> **Task instructions**:
In the records below, begin at the line that has "BESCHREIBUNG" and stop after the line that has "Spielen – als Bär bist du immer der Star!"; quote those lines verbatim and nothing more.

> **Data records**:
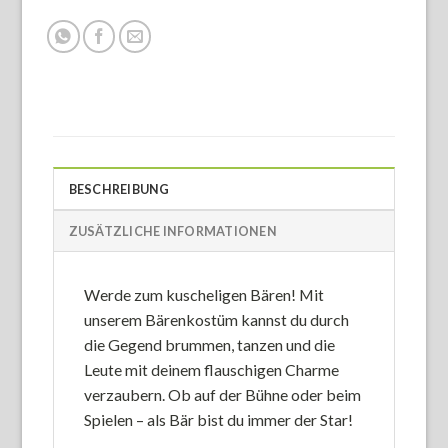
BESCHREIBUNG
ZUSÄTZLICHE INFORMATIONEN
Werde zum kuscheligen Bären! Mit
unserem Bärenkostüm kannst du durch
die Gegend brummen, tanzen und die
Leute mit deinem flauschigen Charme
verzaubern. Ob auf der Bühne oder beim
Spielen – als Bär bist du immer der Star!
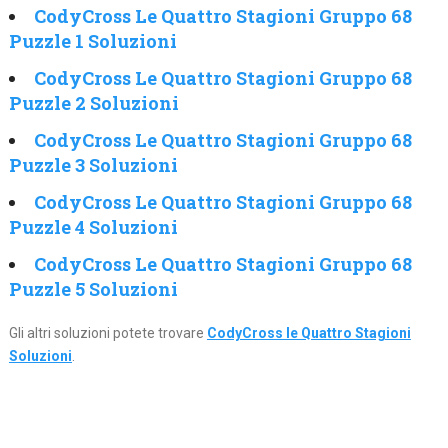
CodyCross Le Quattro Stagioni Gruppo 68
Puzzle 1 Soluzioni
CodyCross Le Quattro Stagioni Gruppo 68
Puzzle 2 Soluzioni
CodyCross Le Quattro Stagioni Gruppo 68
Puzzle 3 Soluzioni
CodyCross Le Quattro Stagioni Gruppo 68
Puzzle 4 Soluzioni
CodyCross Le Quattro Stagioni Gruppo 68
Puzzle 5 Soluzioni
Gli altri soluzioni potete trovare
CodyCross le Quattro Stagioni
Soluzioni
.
==
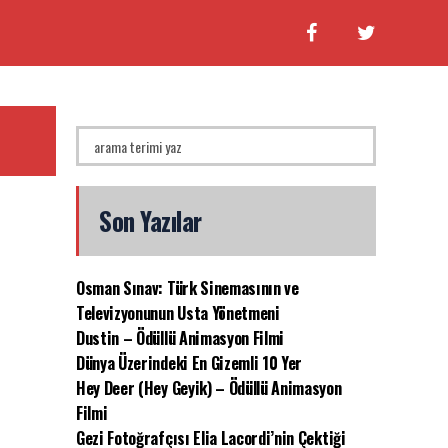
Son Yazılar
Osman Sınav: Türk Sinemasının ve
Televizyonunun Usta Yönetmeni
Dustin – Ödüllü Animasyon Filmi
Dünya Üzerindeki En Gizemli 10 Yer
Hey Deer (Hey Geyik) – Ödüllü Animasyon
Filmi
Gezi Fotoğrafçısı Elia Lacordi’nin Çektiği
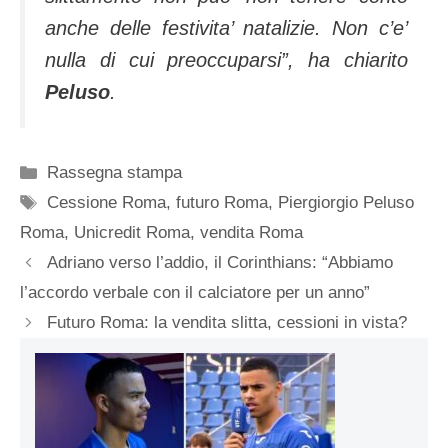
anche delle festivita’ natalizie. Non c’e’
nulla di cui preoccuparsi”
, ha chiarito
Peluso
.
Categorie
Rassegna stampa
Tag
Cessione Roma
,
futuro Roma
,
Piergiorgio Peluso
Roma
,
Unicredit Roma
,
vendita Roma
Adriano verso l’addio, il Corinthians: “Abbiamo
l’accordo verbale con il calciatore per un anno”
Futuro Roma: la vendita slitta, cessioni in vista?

> **Exercise answer**:
BESCHREIBUNG
ZUSÄTZLICHE INFORMATIONEN
Werde zum kuscheligen Bären! Mit
unserem Bärenkostüm kannst du durch
die Gegend brummen, tanzen und die
Leute mit deinem flauschigen Charme
verzaubern. Ob auf der Bühne oder beim
Spielen – als Bär bist du immer der Star!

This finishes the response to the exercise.